I have really been getting my share of large patients recently. I seem to attract patients who resemble Luca Brasi. Everyone is over 300 lbs. I'm talking no neck, bowling balls with ears. Now I thought that was bad but recently I had a 650 Lb. gal that really put me to the test. I'm lucky God has been with me on these so far. Taking care of these patients has been more fun than I've ever had; loads of excitement, all brown.
After going through a cell phone case every 6 months I've gotten a flip phone. Hopefully this will stop me from making all those unintentionable calls with my butt. Or as my kids say when they get a ring and there isn't anyone on the line: "dad's making one of his ass calls". Somehow my rear end would dial foreign countries and put nonsensical numbers into my favorite caller lists. I even sent the audio soundtrack of a c-section to my wife's office answering machine. Hopefully this will keep me from calling people every time I buckle my seat belt.

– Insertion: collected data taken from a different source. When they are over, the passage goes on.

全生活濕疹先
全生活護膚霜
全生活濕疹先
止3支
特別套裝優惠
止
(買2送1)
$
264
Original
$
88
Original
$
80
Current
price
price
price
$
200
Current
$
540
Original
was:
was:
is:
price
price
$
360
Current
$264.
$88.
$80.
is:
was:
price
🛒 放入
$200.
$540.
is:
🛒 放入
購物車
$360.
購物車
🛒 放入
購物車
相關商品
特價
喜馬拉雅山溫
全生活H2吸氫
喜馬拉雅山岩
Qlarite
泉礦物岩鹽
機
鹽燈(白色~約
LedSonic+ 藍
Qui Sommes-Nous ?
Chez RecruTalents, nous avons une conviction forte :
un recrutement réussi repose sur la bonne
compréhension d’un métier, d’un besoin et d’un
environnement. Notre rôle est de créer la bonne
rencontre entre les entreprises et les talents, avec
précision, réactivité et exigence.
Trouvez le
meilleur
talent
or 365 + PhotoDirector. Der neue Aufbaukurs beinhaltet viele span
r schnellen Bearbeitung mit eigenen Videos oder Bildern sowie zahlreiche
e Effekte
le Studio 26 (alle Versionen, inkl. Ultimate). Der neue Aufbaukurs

After driving around our county for 3 weekends house hunting we will probably buy a townhouse in our little development. All the new houses we have seen appear to be of the new American Vulgarian style. They're just butt ugly 4,000 sq. ft. boxes with fake columns and 12 foot ceilings; a combination of fake brick, vinyl siding and bay windows that look like garbage. They look like mini Tara's complete with plastic pillars and glass domes and spiral staircases leading up to the 5 bedrooms and 6 1/2 baths complete with huge Jacuzzi bathtubs mounted on marble pedestals like the bemis seat of Christ. If only I could find a simple 1,600 sq. ft. ranch house on 1/2 acre.
Update: I think we just bought a one story townhouse. After our third tour and short of moving in for a trial week we offered them 163K. I'm not sure we have it because the two 20 year olds who own it don't know what you do to sell a house beyond put a sign in the window. Tomorrow she has to call her lawyer to find out how to do the deal. The average increase in real estate value for this area is 17% a year so to continue to rent didn't make sense.
5 comments:
I think MP called it during my Thanksgiving visit. Something like or about they'll probably just end up staying here.

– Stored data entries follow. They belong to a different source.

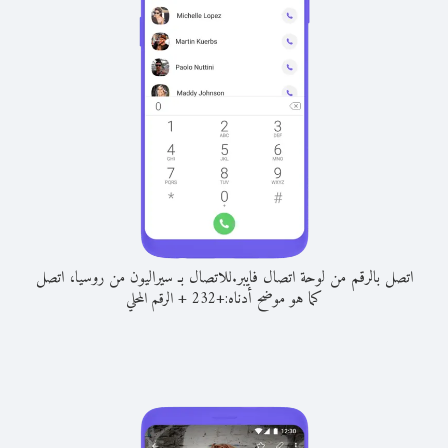
اتصل بالرقم من لوحة اتصال فايبر.
للاتصال بـ سيراليون من روسيا، اتصل
كما هو موضح أدناه:
+
+
232
الرقم المحلي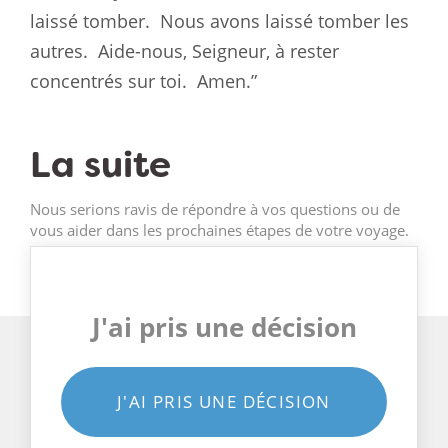
laissé tomber.
Nous avons laissé tomber les
autres.
Aide-nous, Seigneur, à rester
concentrés sur toi.
Amen.”
La suite
Nous serions ravis de répondre à vos questions ou de
vous aider dans les prochaines étapes de votre voyage.
J'ai pris une décision
J'AI PRIS UNE DÉCISION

To defend myself: I said they'd end up staying in Stafford Hills cause to move again would make mom's head explode :-)
Now they can move one box at a time. Thank goodness we argued for so long over where to put the love seat in the townhouse!
Is there a shed in the yard for me to sleep in, or should I set up my account with Holiday Inn Express now to start earning my rewards points for when I visit?
I told them to put the gnomes in front of the house to stake their claim on it. No one messes with a gnome!
The gnomes said they'll make room for you in the garden.
Mom
Well, you did it again! You had me laughing to tears. The "Seat" based phone calls and the C section phone message was just hilarious!
All I can think of is that your phone bill must have been horrendous at times.
As far as the house goes, go for it.